Celebrity rabbi Shmuley Boteach may have been hacked by agents of Qatar in response to his campaigning against the Gulf kingdom, Bloomberg reported Tuesday.
The possible hacking was uncovered after Republican Jewish megadonor Elliott Broidy sued Qatar and accused the country of hacking his email and disseminating embarrassing information to journalists as retaliation for Broidy’s anti-Qatar advocacy.
Broidy’s suit was dismissed by an American court that said it lacked jurisdiction over a foreign country, but researchers looking into Broidy’s hacking allegations say that the hackers had also targeted the private accounts of more than 1,000 other figures, Bloomberg columnist Eli Lake wrote.
“The extent and volume of information that they were able to obtain in these subpoenas goes beyond the capabilities of an individual,” cybersecurity expert Sam Rubin told Lake. “It’s set up in a systematic manner, to be shared by what appears to be a team.”
Among the alleged victims included Middle East human rights activists, Egyptian soccer players, and Boteach and his wife Debbie.
Shmuley Boteach was an outspoken opponent of Qatar’s efforts last year to reach out to American Jewish leaders. Dignitaries like lawyer Alan Dershowitz, Zionist Organization of America president Morton Klein and Orthodox Union Kosher Division CEO Rabbi Menachem Genack all accepted trips to the kingdom, which Boteach repeatedly and vociferously attacked due to Qatar’s support for the terrorist organization Hamas.

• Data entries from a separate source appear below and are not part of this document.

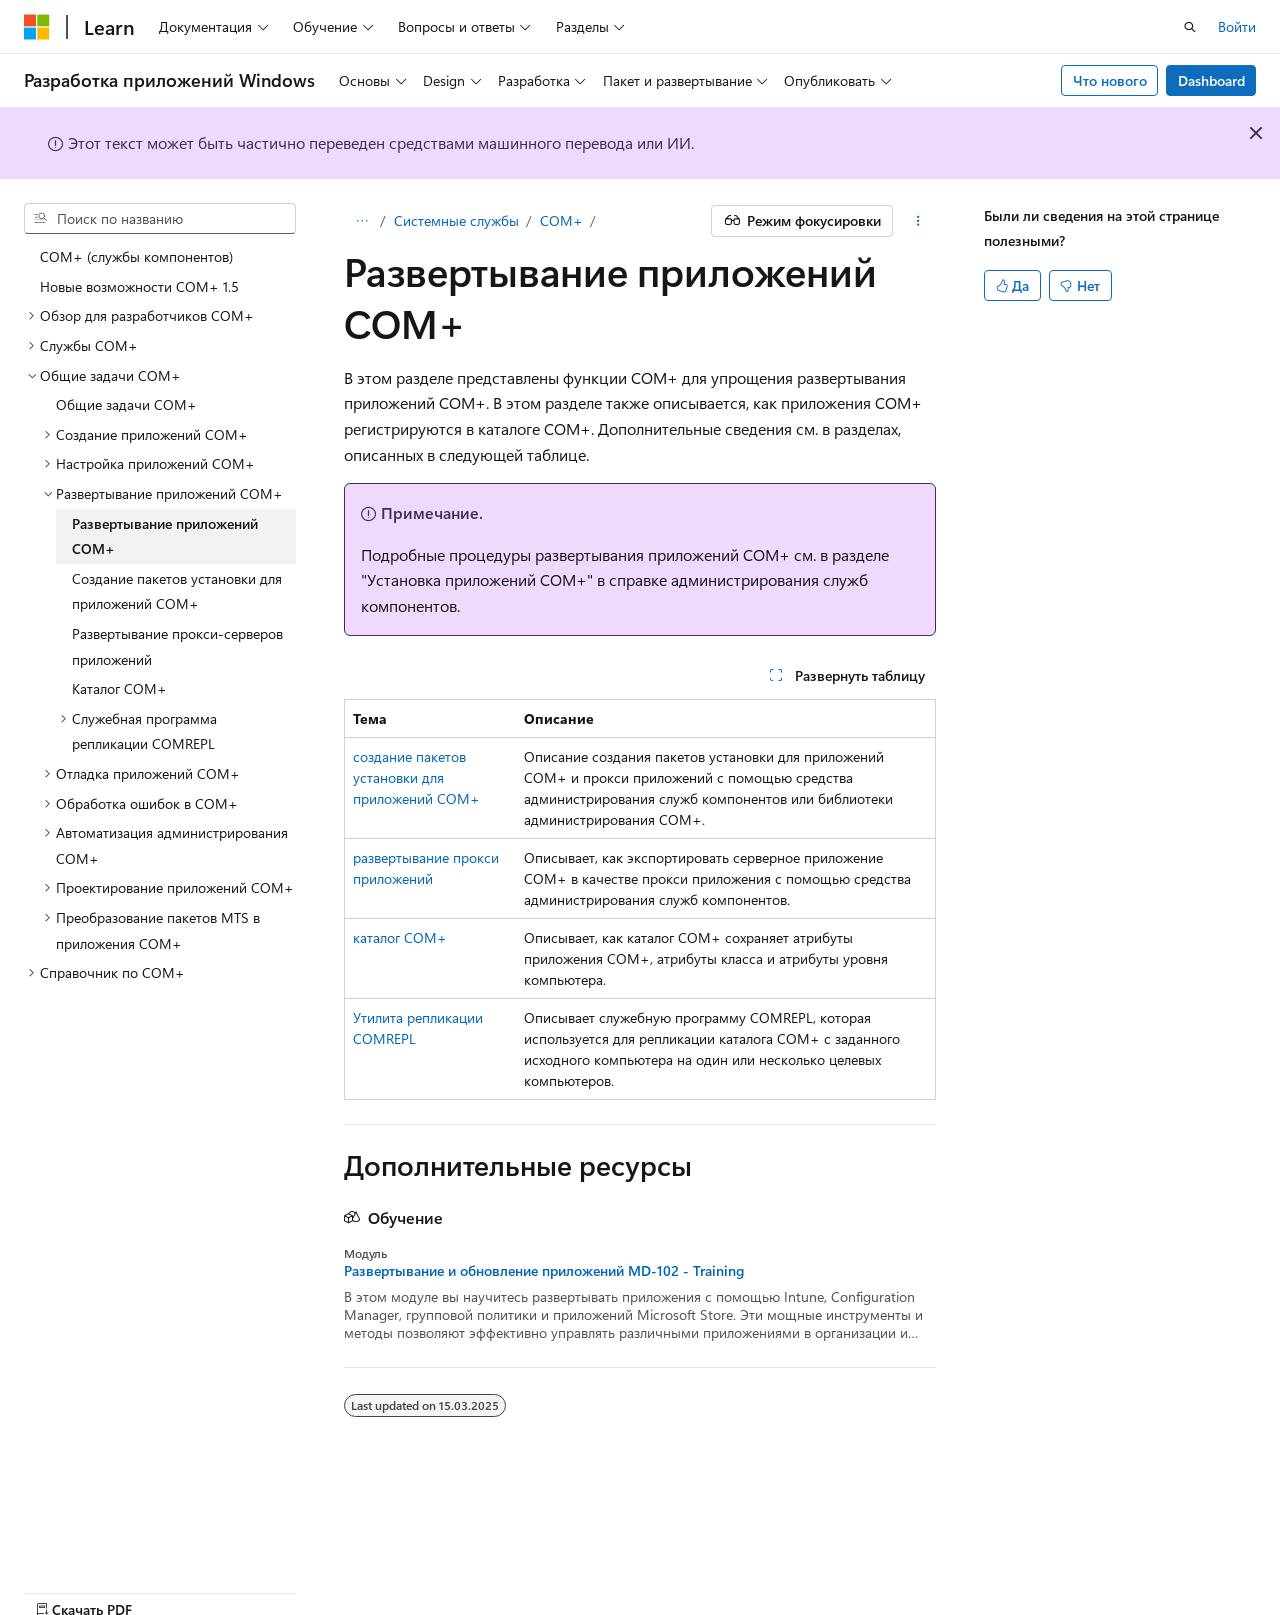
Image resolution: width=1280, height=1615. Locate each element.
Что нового (1110, 80)
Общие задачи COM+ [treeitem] (126, 404)
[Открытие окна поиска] (1190, 27)
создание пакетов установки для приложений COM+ (416, 777)
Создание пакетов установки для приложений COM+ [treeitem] (177, 591)
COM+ (561, 220)
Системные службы (456, 220)
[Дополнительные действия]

“If true, and the story seems to be strongly corroborated, it would constitute a dangerous and direct attack by a foreign government against American citizens for exercising their First Amendment rights,” Boteach said in a statement to Breitbart. “It would constitute an assault against a Rabbi and his wife, a mother of nine, for speaking out against the Jewish lobbyists who took millions of dollars to help cleanse Qatar of its terror-funding record.”